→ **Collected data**
====================

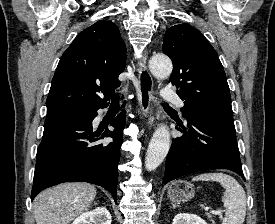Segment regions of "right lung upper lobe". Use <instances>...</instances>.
Segmentation results:
<instances>
[{"label":"right lung upper lobe","mask_w":275,"mask_h":224,"mask_svg":"<svg viewBox=\"0 0 275 224\" xmlns=\"http://www.w3.org/2000/svg\"><path fill=\"white\" fill-rule=\"evenodd\" d=\"M125 51L113 22L101 20L83 30L58 63L46 101L47 113L90 110L107 103L110 93L120 86L118 76L125 67Z\"/></svg>","instance_id":"obj_1"}]
</instances>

====================

Please give all of the data again, exact and free of pictures.

Segment regions of "right lung upper lobe". Use <instances>...</instances>.
Segmentation results:
<instances>
[{"label":"right lung upper lobe","mask_w":275,"mask_h":224,"mask_svg":"<svg viewBox=\"0 0 275 224\" xmlns=\"http://www.w3.org/2000/svg\"><path fill=\"white\" fill-rule=\"evenodd\" d=\"M125 51L113 22L101 20L83 30L58 63L46 101L47 113L90 110L107 103L110 93L120 86L118 76L125 67Z\"/></svg>","instance_id":"obj_1"}]
</instances>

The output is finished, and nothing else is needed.